The most efficient cutoff points for both detecting pre-diabetes and undiagnosed diabetes (100 mg/dl for the fasting plasma glucose test, 5.0% for the HbA(1c) test, and 100 mg/dl for the random capillary blood glucose test) were less than those for detecting undiagnosed diabetes alone (110 mg/dl for the fasting plasma glucose test, 5.7% for the HbA(1c) test, and 120 mg/dl for the random capillary blood glucose test).

CONCLUSIONS

A lower cutoff value should be used when screening for pre-diabetes and undiagnosed diabetes together than when screening for undiagnosed diabetes alone.

摘要

目的

美国糖尿病协会建议对未诊断的2型糖尿病和糖尿病前期(糖耐量受损或空腹血糖受损)进行机会性筛查。
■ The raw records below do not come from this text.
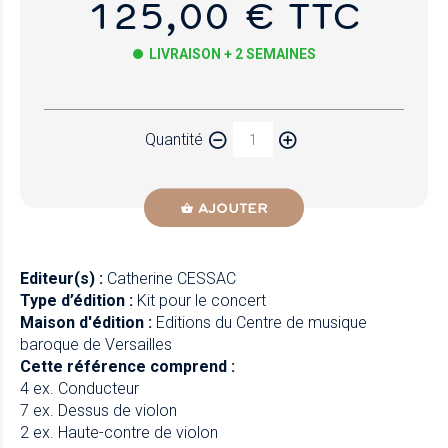
125,00 € TTC
LIVRAISON + 2 SEMAINES
Papier
Quantité
Newzik
AJOUTER
Editeur(s) :
Catherine CESSAC
Type d’édition :
Kit pour le concert
Maison d'édition :
Editions du Centre de musique
baroque de Versailles
Cette référence comprend :
4 ex. Conducteur
7 ex. Dessus de violon
2 ex. Haute-contre de violon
本研究的目的是确定三种筛查试验单独检测未诊断糖尿病或同时检测未诊断糖尿病和糖尿病前期的有效切点。

研究设计与方法

我们通过将每种情况的患病率、每种切点下检测每种情况的试验敏感性以及美国符合筛查条件的个体数量相乘,估计了使用每种筛查试验的不同切点可检测出的单独患有未诊断糖尿病或同时患有未诊断糖尿病和糖尿病前期的个体数量。我们通过将筛查一人的成本乘以筛查的个体数量来估计机会性筛查的总成本。

结果

同时检测糖尿病前期和未诊断糖尿病的最有效切点(空腹血糖试验为100mg/dl,糖化血红蛋白(HbA1c)试验为5.0%,随机毛细血管血糖试验为100mg/dl)低于单独检测未诊断糖尿病的切点(空腹血糖试验为110mg/dl,糖化血红蛋白(HbA1c)试验为5.7%,随机毛细血管血糖试验为120mg/dl)。

结论

同时筛查糖尿病前期和未诊断糖尿病时应使用比单独筛查未诊断糖尿病更低的切点值。